Before splitting, build a dependency graph. Does any subtask need another's output, or do they modify the same file? If yes, run them sequentially.
| Pattern | Parallel? | Why |
|---|---|---|
| Separate files, separate concerns | Yes | No shared state |
| Research + unrelated implementation | Yes | Read-only doesn't conflict with writes |
| Implementation + its tests | No | Tests depend on the implementation |
| Feature + docs describing that feature | No | Docs need to reflect what was built |
| Two features touching different modules | Yes | Independent code paths |
| Refactor + anything in same files | No | Refactor changes the baseline |
After all phases return, review outputs for conflicts before applying.
User Overrides
If the user says any of the following, respect it for the current request:
- "no routing" / "don't delegate" — handle everything inline on the current model.
- "use Opus" / "use Sonnet" / "use Haiku" — force that tier for all delegations.

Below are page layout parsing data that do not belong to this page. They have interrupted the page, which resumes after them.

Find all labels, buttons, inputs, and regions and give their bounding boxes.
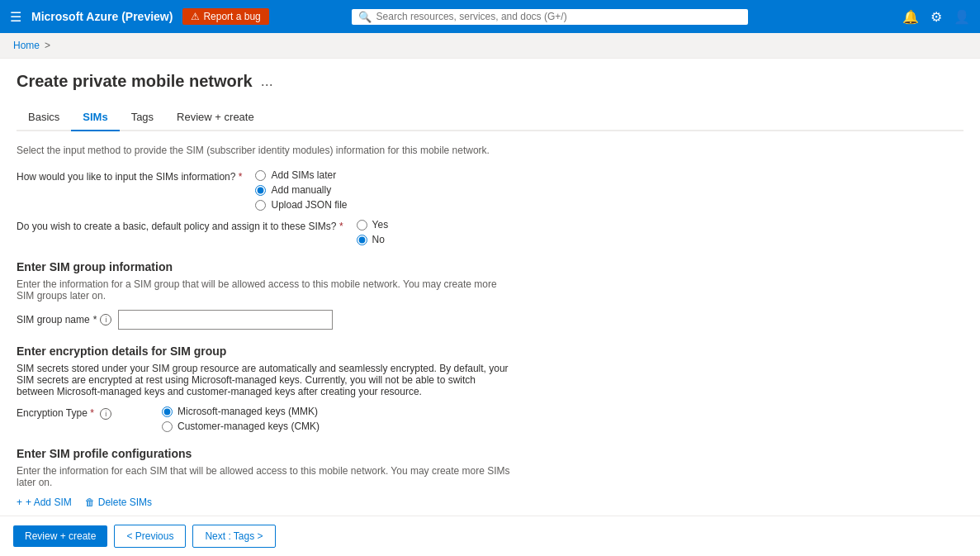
- encryption-radio-group: Microsoft-managed keys (MMK) Customer-ma…: [162, 406, 320, 432]
- tab-basics[interactable]: Basics: [17, 104, 71, 131]
- sim-group-name-input[interactable]: [118, 310, 333, 330]
- radio-mmk[interactable]: [162, 406, 173, 417]
- option-mmk[interactable]: Microsoft-managed keys (MMK): [162, 406, 320, 417]
- option-add-manually[interactable]: Add manually: [255, 184, 347, 196]
- top-nav: ☰ Microsoft Azure (Preview) ⚠ Report a b…: [0, 0, 980, 33]
- basic-policy-radio-group: Yes No: [357, 219, 389, 245]
- breadcrumb-separator: >: [45, 40, 50, 51]
- basic-policy-row: Do you wish to create a basic, default p…: [17, 219, 963, 245]
- required-marker: *: [239, 171, 243, 183]
- tabs: Basics SIMs Tags Review + create: [17, 104, 963, 131]
- page-content: Create private mobile network ... Basics…: [0, 59, 980, 550]
- basic-policy-label: Do you wish to create a basic, default p…: [17, 219, 343, 232]
- user-icon[interactable]: 👤: [954, 9, 970, 25]
- delete-icon: 🗑: [85, 497, 95, 508]
- sim-profile-desc: Enter the information for each SIM that …: [17, 465, 512, 488]
- next-button[interactable]: Next : Tags >: [192, 525, 275, 548]
- tab-tags[interactable]: Tags: [120, 104, 165, 131]
- encryption-type-row: Encryption Type * i Microsoft-managed ke…: [17, 406, 963, 432]
- settings-icon[interactable]: ⚙: [930, 9, 942, 25]
- input-method-row: How would you like to input the SIMs inf…: [17, 169, 963, 211]
- option-upload-json[interactable]: Upload JSON file: [255, 199, 347, 211]
- option-yes[interactable]: Yes: [357, 219, 389, 230]
- brand-label: Microsoft Azure (Preview): [31, 10, 173, 23]
- encryption-header: Enter encryption details for SIM group: [17, 345, 963, 358]
- add-sim-button[interactable]: + + Add SIM: [17, 497, 72, 508]
- delete-sims-button[interactable]: 🗑 Delete SIMs: [85, 497, 152, 508]
- sim-group-name-row: SIM group name * i: [17, 310, 963, 330]
- option-add-later[interactable]: Add SIMs later: [255, 169, 347, 181]
- hamburger-icon[interactable]: ☰: [10, 9, 21, 25]
- radio-cmk[interactable]: [162, 421, 173, 432]
- page-title: Create private mobile network: [17, 72, 253, 91]
- review-create-button[interactable]: Review + create: [13, 525, 107, 547]
- previous-button[interactable]: < Previous: [114, 525, 186, 548]
- option-no[interactable]: No: [357, 234, 389, 245]
- radio-upload-json[interactable]: [255, 200, 266, 211]
- radio-no[interactable]: [357, 235, 367, 245]
- bottom-bar: Review + create < Previous Next : Tags >: [0, 516, 980, 550]
- bug-icon: ⚠: [191, 11, 200, 22]
- add-icon: +: [17, 497, 22, 508]
- encryption-info-icon[interactable]: i: [100, 408, 111, 420]
- sim-actions: + + Add SIM 🗑 Delete SIMs: [17, 497, 963, 508]
- sims-intro: Select the input method to provide the S…: [17, 145, 512, 156]
- sim-group-name-label: SIM group name * i: [17, 314, 111, 326]
- search-icon: 🔍: [358, 11, 372, 23]
- search-bar: 🔍: [352, 9, 748, 25]
- input-method-radio-group: Add SIMs later Add manually Upload JSON …: [255, 169, 347, 211]
- radio-add-later[interactable]: [255, 170, 266, 181]
- sim-group-desc: Enter the information for a SIM group th…: [17, 278, 512, 302]
- report-bug-button[interactable]: ⚠ Report a bug: [182, 8, 268, 25]
- breadcrumb: Home >: [0, 33, 980, 59]
- breadcrumb-home[interactable]: Home: [13, 40, 40, 51]
- sim-group-header: Enter SIM group information: [17, 260, 963, 273]
- radio-add-manually[interactable]: [255, 185, 266, 196]
- nav-icons: 🔔 ⚙ 👤: [902, 9, 970, 25]
- sim-profile-header: Enter SIM profile configurations: [17, 447, 963, 460]
- tab-review-create[interactable]: Review + create: [165, 104, 266, 131]
- notifications-icon[interactable]: 🔔: [902, 9, 919, 25]
- encryption-desc: SIM secrets stored under your SIM group …: [17, 363, 512, 397]
- sim-group-info-icon[interactable]: i: [100, 314, 111, 326]
- search-input[interactable]: [376, 11, 741, 22]
- page-title-more-icon[interactable]: ...: [261, 73, 273, 90]
- tab-sims[interactable]: SIMs: [71, 104, 119, 131]
- page-title-row: Create private mobile network ...: [17, 72, 963, 91]
- encryption-type-label: Encryption Type * i: [17, 406, 149, 420]
- input-method-label: How would you like to input the SIMs inf…: [17, 169, 242, 183]
- option-cmk[interactable]: Customer-managed keys (CMK): [162, 421, 320, 432]
- radio-yes[interactable]: [357, 220, 367, 230]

Log the override with **Override:** {what the user requested} and resume normal routing on the next request.
Routing Log
After each routing decision, append a line to routing.log in the project root using the Bash tool:
echo "{model} | {agent_type or inline} | {estimated savings vs Opus, e.g. ~93%} | {brief task description}" >> routing.log
Log every **Routing to** and **Staying on** decision.
Guardrails
- Max 2 retries per subagent, then escalate or ask the user.
- Max 5 sequential delegations per user request. No limit on parallel.
- Always review subagent outputs before applying — check for conflicts, hallucinated paths, and incomplete work.
- Do NOT modify project files: Never write routing rules to CLAUDE.md. Never add hooks to settings.json. This skill is loaded automatically by the plugin.